TASK PROMPT »
What follows is a set of records. Copy them exactly and leave out the images.

(Saved entries)

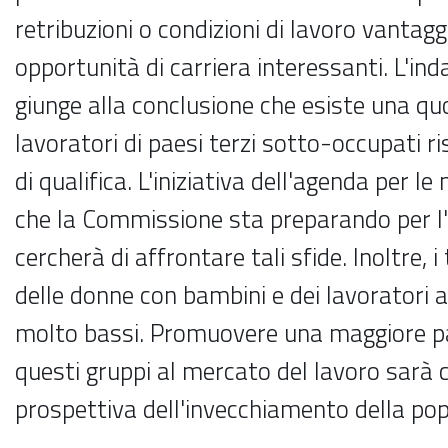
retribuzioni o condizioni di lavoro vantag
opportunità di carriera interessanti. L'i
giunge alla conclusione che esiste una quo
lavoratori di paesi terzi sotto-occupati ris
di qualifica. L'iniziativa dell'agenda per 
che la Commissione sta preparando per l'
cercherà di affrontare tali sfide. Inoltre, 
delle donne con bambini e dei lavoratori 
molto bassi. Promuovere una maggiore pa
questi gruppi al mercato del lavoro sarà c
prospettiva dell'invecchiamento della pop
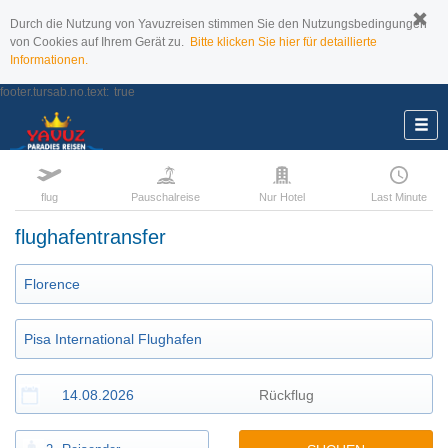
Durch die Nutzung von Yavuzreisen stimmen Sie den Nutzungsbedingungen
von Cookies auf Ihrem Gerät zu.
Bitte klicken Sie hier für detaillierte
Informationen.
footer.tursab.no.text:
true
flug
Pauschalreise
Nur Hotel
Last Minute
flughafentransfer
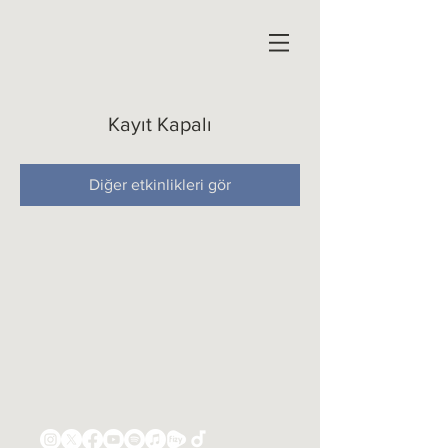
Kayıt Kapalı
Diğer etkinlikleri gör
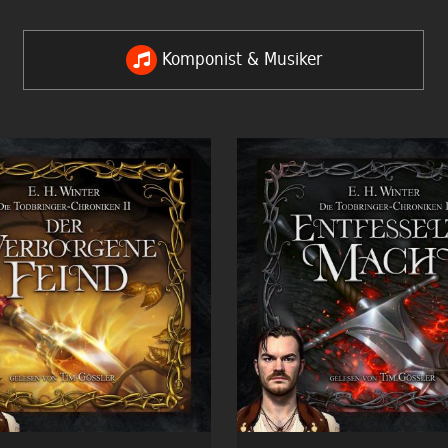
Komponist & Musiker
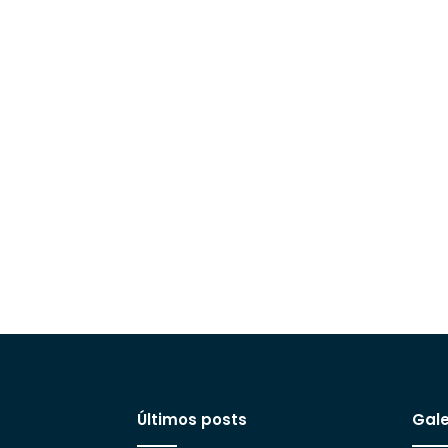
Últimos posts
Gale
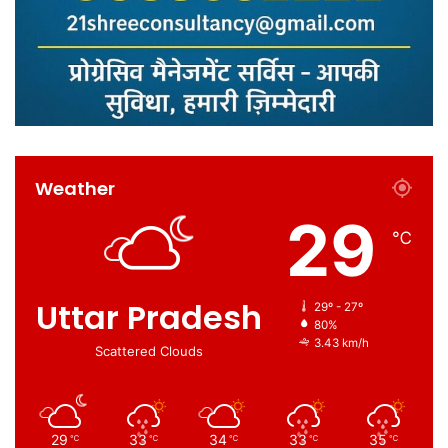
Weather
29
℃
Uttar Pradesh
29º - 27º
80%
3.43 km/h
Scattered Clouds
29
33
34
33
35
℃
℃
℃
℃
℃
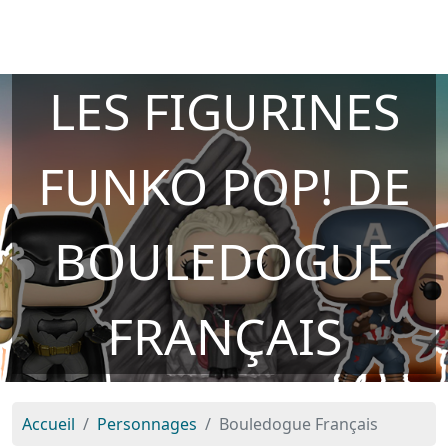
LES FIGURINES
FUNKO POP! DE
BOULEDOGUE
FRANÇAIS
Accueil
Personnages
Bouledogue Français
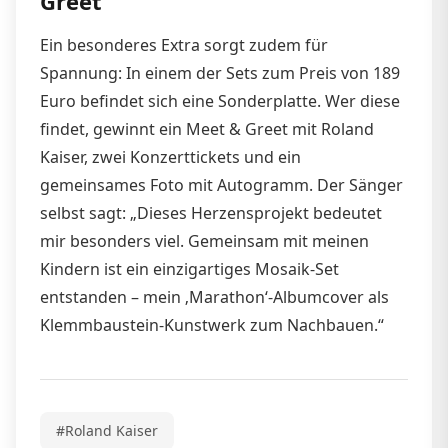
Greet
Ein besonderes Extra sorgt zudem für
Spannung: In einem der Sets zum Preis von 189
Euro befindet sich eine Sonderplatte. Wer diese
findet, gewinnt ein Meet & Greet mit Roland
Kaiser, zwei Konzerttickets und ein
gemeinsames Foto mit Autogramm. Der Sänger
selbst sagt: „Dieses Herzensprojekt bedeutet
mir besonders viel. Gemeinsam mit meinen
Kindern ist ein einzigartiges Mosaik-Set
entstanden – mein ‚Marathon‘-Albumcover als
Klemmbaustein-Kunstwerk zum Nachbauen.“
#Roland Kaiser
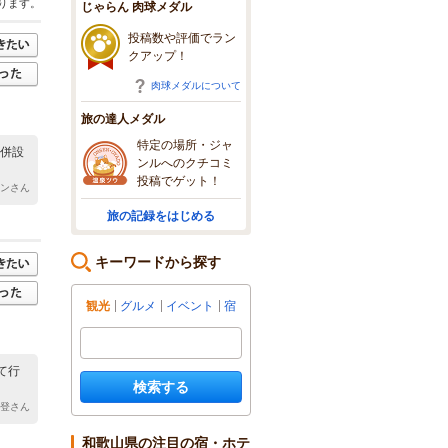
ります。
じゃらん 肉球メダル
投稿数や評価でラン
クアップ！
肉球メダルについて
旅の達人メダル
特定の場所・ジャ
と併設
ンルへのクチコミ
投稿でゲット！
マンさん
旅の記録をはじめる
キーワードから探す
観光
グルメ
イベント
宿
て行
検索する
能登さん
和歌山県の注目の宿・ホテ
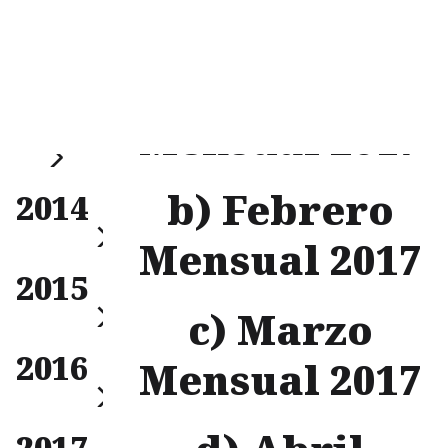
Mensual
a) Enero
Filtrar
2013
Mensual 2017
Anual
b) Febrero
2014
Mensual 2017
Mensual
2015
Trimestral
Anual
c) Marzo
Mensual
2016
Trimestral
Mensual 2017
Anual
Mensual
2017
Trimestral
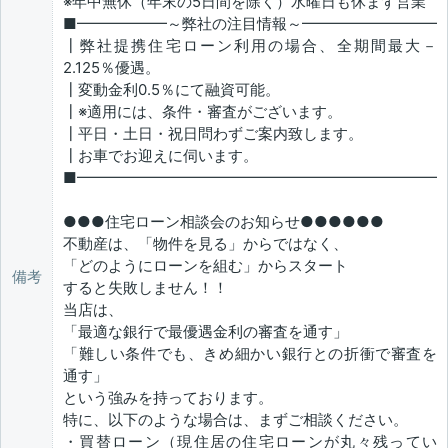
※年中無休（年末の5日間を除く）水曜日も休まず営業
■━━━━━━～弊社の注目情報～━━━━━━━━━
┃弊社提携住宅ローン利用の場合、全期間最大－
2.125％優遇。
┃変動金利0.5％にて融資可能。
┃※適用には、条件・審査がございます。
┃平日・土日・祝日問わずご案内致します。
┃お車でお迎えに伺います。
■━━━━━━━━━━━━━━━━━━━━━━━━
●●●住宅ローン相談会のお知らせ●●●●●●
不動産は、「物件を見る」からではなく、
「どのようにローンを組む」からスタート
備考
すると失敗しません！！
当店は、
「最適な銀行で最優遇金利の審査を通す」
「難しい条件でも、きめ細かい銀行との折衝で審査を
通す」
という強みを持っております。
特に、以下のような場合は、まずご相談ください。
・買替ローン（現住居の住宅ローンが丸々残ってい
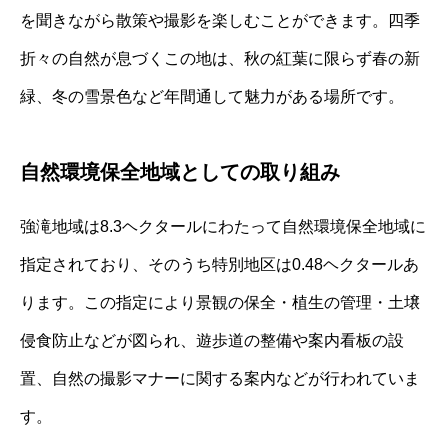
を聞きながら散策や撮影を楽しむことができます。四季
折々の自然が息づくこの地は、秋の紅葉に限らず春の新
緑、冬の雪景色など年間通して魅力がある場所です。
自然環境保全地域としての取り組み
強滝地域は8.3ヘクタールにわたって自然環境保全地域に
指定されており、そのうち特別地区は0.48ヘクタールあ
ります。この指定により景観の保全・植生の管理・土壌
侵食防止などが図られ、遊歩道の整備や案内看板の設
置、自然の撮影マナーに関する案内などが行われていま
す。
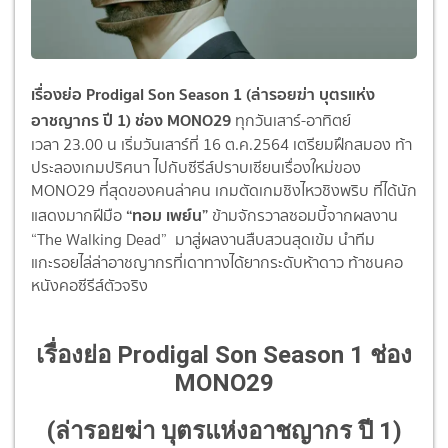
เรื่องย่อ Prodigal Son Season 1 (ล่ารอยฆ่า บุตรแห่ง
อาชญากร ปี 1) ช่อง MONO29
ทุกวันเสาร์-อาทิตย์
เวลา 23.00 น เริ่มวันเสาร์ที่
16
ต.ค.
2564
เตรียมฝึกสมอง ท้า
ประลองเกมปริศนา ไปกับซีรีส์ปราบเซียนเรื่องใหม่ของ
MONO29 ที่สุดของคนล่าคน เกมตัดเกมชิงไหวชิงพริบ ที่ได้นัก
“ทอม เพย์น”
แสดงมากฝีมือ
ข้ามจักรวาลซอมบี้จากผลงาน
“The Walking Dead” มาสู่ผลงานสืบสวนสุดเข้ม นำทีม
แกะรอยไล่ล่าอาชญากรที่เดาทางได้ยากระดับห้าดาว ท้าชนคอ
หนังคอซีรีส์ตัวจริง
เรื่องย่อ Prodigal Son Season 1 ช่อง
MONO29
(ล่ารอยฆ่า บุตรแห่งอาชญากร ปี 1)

SOLUTION FOR THIS PROBLEM »
retribuzioni o condizioni di lavoro vantag
opportunità di carriera interessanti. L'i
giunge alla conclusione che esiste una quo
lavoratori di paesi terzi sotto-occupati ris
di qualifica. L'iniziativa dell'agenda per 
che la Commissione sta preparando per l'
cercherà di affrontare tali sfide. Inoltre, 
delle donne con bambini e dei lavoratori 
molto bassi. Promuovere una maggiore pa
questi gruppi al mercato del lavoro sarà c
prospettiva dell'invecchiamento della pop
Durch die Nutzung von Yavuzreisen stimmen Sie den Nutzungsbedingungen
von Cookies auf Ihrem Gerät zu.
Bitte klicken Sie hier für detaillierte
Informationen.
footer.tursab.no.text:
true
flug
Pauschalreise
Nur Hotel
Last Minute
flughafentransfer
Kayıt Kapalı
Diğer etkinlikleri gör
Komponist & Musiker
Últimos posts
Gale
Weather
29
℃
Uttar Pradesh
29º - 27º
80%
3.43 km/h
Scattered Clouds
29
33
34
33
35
℃
℃
℃
℃
℃
LES FIGURINES
FUNKO POP! DE
BOULEDOGUE
FRANÇAIS
Accueil
Personnages
Bouledogue Français
Greet
Ein besonderes Extra sorgt zudem für
Spannung: In einem der Sets zum Preis von 189
Euro befindet sich eine Sonderplatte. Wer diese
findet, gewinnt ein Meet & Greet mit Roland
Kaiser, zwei Konzerttickets und ein
gemeinsames Foto mit Autogramm. Der Sänger
selbst sagt: „Dieses Herzensprojekt bedeutet
mir besonders viel. Gemeinsam mit meinen
Kindern ist ein einzigartiges Mosaik-Set
entstanden – mein ‚Marathon‘-Albumcover als
Klemmbaustein-Kunstwerk zum Nachbauen.“
#Roland Kaiser
ります。
じゃらん 肉球メダル
投稿数や評価でラン
クアップ！
肉球メダルについて
旅の達人メダル
特定の場所・ジャ
と併設
ンルへのクチコミ
投稿でゲット！
マンさん
旅の記録をはじめる
キーワードから探す
観光
グルメ
イベント
宿
て行
検索する
能登さん
和歌山県の注目の宿・ホテ
Mensual
a) Enero
Filtrar
2013
Mensual 2017
Anual
b) Febrero
2014
Mensual 2017
Mensual
2015
Trimestral
Anual
c) Marzo
Mensual
2016
Trimestral
Mensual 2017
Anual
Mensual
2017
Trimestral
※年中無休（年末の5日間を除く）水曜日も休まず営業
■━━━━━━～弊社の注目情報～━━━━━━━━━
┃弊社提携住宅ローン利用の場合、全期間最大－
2.125％優遇。
┃変動金利0.5％にて融資可能。
┃※適用には、条件・審査がございます。
┃平日・土日・祝日問わずご案内致します。
┃お車でお迎えに伺います。
■━━━━━━━━━━━━━━━━━━━━━━━━
●●●住宅ローン相談会のお知らせ●●●●●●
不動産は、「物件を見る」からではなく、
「どのようにローンを組む」からスタート
備考
すると失敗しません！！
当店は、
「最適な銀行で最優遇金利の審査を通す」
「難しい条件でも、きめ細かい銀行との折衝で審査を
通す」
という強みを持っております。
特に、以下のような場合は、まずご相談ください。
・買替ローン（現住居の住宅ローンが丸々残ってい
を聞きながら散策や撮影を楽しむことができます。四季
折々の自然が息づくこの地は、秋の紅葉に限らず春の新
緑、冬の雪景色など年間通して魅力がある場所です。
自然環境保全地域としての取り組み
強滝地域は8.3ヘクタールにわたって自然環境保全地域に
指定されており、そのうち特別地区は0.48ヘクタールあ
ります。この指定により景観の保全・植生の管理・土壌
侵食防止などが図られ、遊歩道の整備や案内看板の設
置、自然の撮影マナーに関する案内などが行われていま
す。
เรื่องย่อ Prodigal Son Season 1 (ล่ารอยฆ่า บุตรแห่ง
อาชญากร ปี 1) ช่อง MONO29
ทุกวันเสาร์-อาทิตย์
เวลา 23.00 น เริ่มวันเสาร์ที่
16
ต.ค.
2564
เตรียมฝึกสมอง ท้า
ประลองเกมปริศนา ไปกับซีรีส์ปราบเซียนเรื่องใหม่ของ
MONO29 ที่สุดของคนล่าคน เกมตัดเกมชิงไหวชิงพริบ ที่ได้นัก
“ทอม เพย์น”
แสดงมากฝีมือ
ข้ามจักรวาลซอมบี้จากผลงาน
“The Walking Dead” มาสู่ผลงานสืบสวนสุดเข้ม นำทีม
แกะรอยไล่ล่าอาชญากรที่เดาทางได้ยากระดับห้าดาว ท้าชนคอ
หนังคอซีรีส์ตัวจริง
เรื่องย่อ Prodigal Son Season 1 ช่อง
MONO29
(ล่ารอยฆ่า บุตรแห่งอาชญากร ปี 1)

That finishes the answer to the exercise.